Part 1 at least is a typical pattern matching exercise. Repeatedly remove lowercase/UPPERCASE combos (in either order) until the length of the string no longer changes.

For string pattern matching the obvious tool is the [`re` module](https://docs.python.org/3/library/re.html) (see the [regex HOWTO](https://docs.python.org/3/howto/regex.html) as well), but regex doesn't have syntax to spell 'uppercase version of a matched letter' or 'lowercase version of a matched letter'. Not in the Python `re` module syntax at any rate, and not in the much more advanced Python [`regex` project](https://pypi.org/project/regex/) either.

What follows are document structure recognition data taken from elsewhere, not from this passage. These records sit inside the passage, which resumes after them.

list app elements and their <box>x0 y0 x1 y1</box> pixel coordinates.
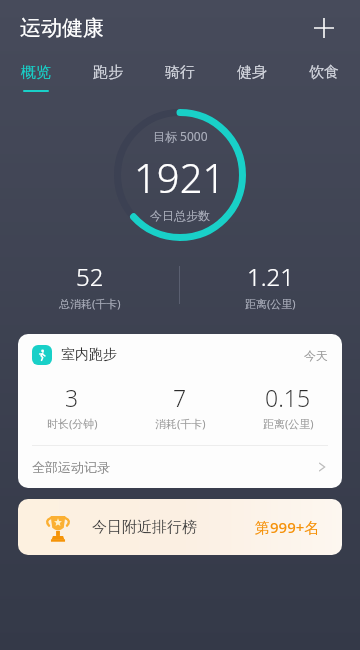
staticText: 7 <box>173 382 187 413</box>
button[interactable]: 全部运动记录 <box>18 446 342 488</box>
button[interactable]: Add <box>302 6 346 50</box>
button[interactable]: 1.21 <box>180 260 360 311</box>
button[interactable]: 今日附近排行榜 <box>18 499 342 555</box>
staticText: 3 <box>65 382 79 413</box>
button[interactable]: 健身 <box>216 56 288 102</box>
staticText: 骑行 <box>165 63 195 82</box>
button[interactable]: 3 <box>18 382 126 431</box>
staticText: 1.21 <box>247 260 294 293</box>
staticText: 时长(分钟) <box>47 416 98 431</box>
button[interactable]: 概览 <box>0 56 72 102</box>
button[interactable]: 跑步 <box>72 56 144 102</box>
staticText: 第999+名 <box>255 517 320 537</box>
staticText: 消耗(千卡) <box>155 416 206 431</box>
button[interactable]: 骑行 <box>144 56 216 102</box>
staticText: 0.15 <box>265 382 311 413</box>
button[interactable]: 52 <box>0 260 179 311</box>
staticText: 运动健康 <box>20 15 104 41</box>
staticText: 概览 <box>21 63 51 82</box>
button[interactable]: 饮食 <box>288 56 360 102</box>
staticText: 52 <box>76 260 104 293</box>
staticText: 全部运动记录 <box>32 459 110 475</box>
staticText: 距离(公里) <box>245 296 296 311</box>
staticText: 今天 <box>304 348 328 363</box>
staticText: 目标 5000 <box>153 128 208 144</box>
staticText: 跑步 <box>93 63 123 82</box>
staticText: 总消耗(千卡) <box>59 296 121 311</box>
staticText: 今日附近排行榜 <box>92 518 197 537</box>
staticText: 今日总步数 <box>150 208 210 223</box>
button[interactable]: 7 <box>126 382 234 431</box>
staticText: 1921 <box>134 150 226 204</box>
staticText: 健身 <box>237 63 267 82</box>
button[interactable]: 0.15 <box>234 382 342 431</box>
staticText: 饮食 <box>309 63 339 82</box>
staticText: 室内跑步 <box>61 346 117 364</box>
button[interactable]: 室内跑步 <box>18 334 342 376</box>
staticText: 距离(公里) <box>263 416 314 431</box>
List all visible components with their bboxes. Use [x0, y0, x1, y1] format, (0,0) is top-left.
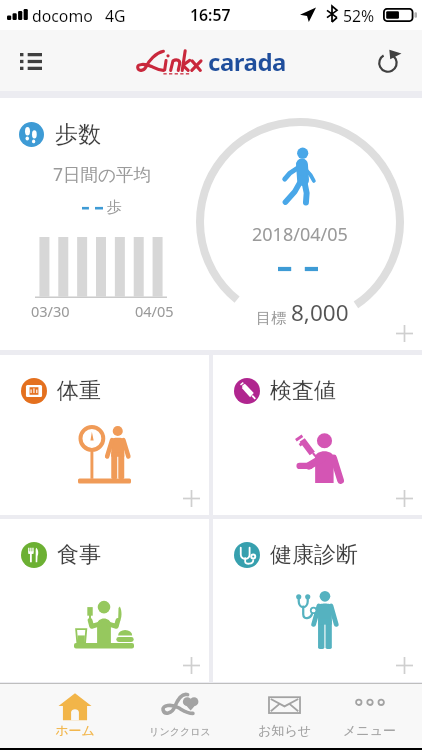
button[interactable]: Menu — [8, 38, 54, 84]
button[interactable]: メニュー — [317, 684, 422, 748]
staticText: 03/30 — [31, 301, 70, 321]
staticText: メニュー — [343, 722, 396, 738]
button[interactable]: お知らせ — [232, 684, 337, 748]
button[interactable]: 歩数 — [0, 98, 422, 350]
staticText: ホーム — [55, 722, 95, 738]
staticText: お知らせ — [258, 722, 311, 738]
staticText: carada — [208, 45, 286, 78]
button[interactable]: Refresh — [366, 38, 412, 84]
staticText: 歩数 — [55, 120, 101, 149]
staticText: 健康診断 — [270, 541, 358, 569]
staticText: 体重 — [57, 377, 101, 405]
staticText: 16:57 — [190, 4, 231, 26]
button[interactable]: 健康診断 — [213, 519, 422, 682]
staticText: 検査値 — [270, 377, 336, 405]
button[interactable]: リンククロス — [127, 684, 232, 748]
button[interactable]: 食事 — [0, 519, 209, 682]
staticText: 目標 — [256, 309, 286, 328]
button[interactable]: 検査値 — [213, 355, 422, 515]
staticText: 4G — [105, 5, 126, 27]
staticText: 歩 — [107, 198, 122, 217]
button[interactable]: ホーム — [22, 684, 127, 748]
button[interactable]: 体重 — [0, 355, 209, 515]
staticText: 52% — [343, 5, 375, 27]
staticText: 7日間の平均 — [53, 162, 151, 186]
staticText: 8,000 — [291, 297, 349, 328]
staticText: 04/05 — [135, 301, 174, 321]
staticText: docomo — [32, 5, 93, 27]
staticText: 2018/04/05 — [252, 222, 348, 247]
staticText: リンククロス — [149, 725, 211, 738]
staticText: 食事 — [57, 541, 101, 569]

But that doesn't stop us from just generating all possible combinations from [`string.ascii_uppercase`](https://docs.python.org/3/library/string.html#string.ascii_uppercase) and [`string.ascii_lowercase`](https://docs.python.org/3/library/string.html#string.ascii_uppercase)....

In [1]:
import re
import string
from functools import partial

patterns = '|'.join([f'{l}{u}|{u}{l}' for l, u in zip(string.ascii_lowercase, string.ascii_uppercase)])
replace = partial(re.compile(patterns).sub, '')

def polymer_reactions(s):
    l = len(s)
    while True:
        s = replace(s)
        if len(s) == l:
            break
        l = len(s)
    return s

In [2]:
tests = {
    'aA': '',
    'abBA': '',
    'abAB': 'abAB',
    'aabAAB': 'aabAAB',
    'dabAcCaCBAcCcaDA': 'dabCBAcaDA',
}

for t, expected in tests.items():
    assert polymer_reactions(t) == expected

In [3]:
import aocd

data = aocd.get_data(day=5, year=2018)
print('Base length:', len(data))

Base length: 50000


In [4]:
print('Part 1:', len(polymer_reactions(data)))

Part 1: 10132


## Part 2

This is just a loop over `string.ascii_lowercase`, to replace all instances of each character with the `re.I` flag to remove the character case insensitively (or a loop over `zip(string.ascii_lowercase, string.ascii_uppercase)` to use in `str.translate()` perhaps), and figuring out the length of the shortest result.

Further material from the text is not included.